== Segment start ==
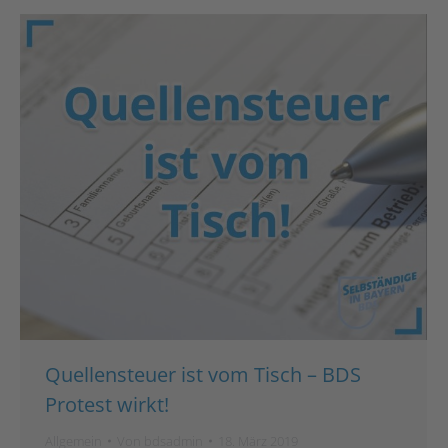
Quellensteuer ist vom Tisch – BDS
Protest wirkt!
Allgemein
Von
bdsadmin
18. März 2019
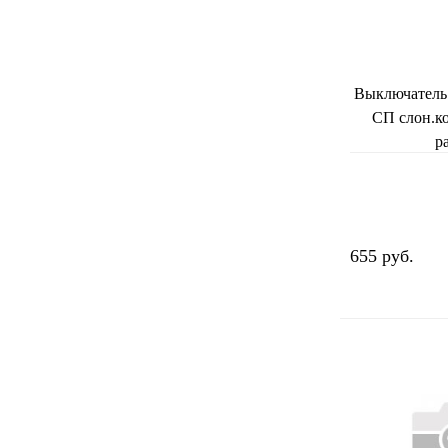
Выключатель 
СП слон.ко
р
655 руб.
== Segment end ==
- _Assignment_
From the entries above, output every line exactly and omit any image.

- _Exercise output_
Quellensteuer ist vom Tisch – BDS
Protest wirkt!
Allgemein
Von
bdsadmin
18. März 2019
Выключатель 
СП слон.ко
р
655 руб.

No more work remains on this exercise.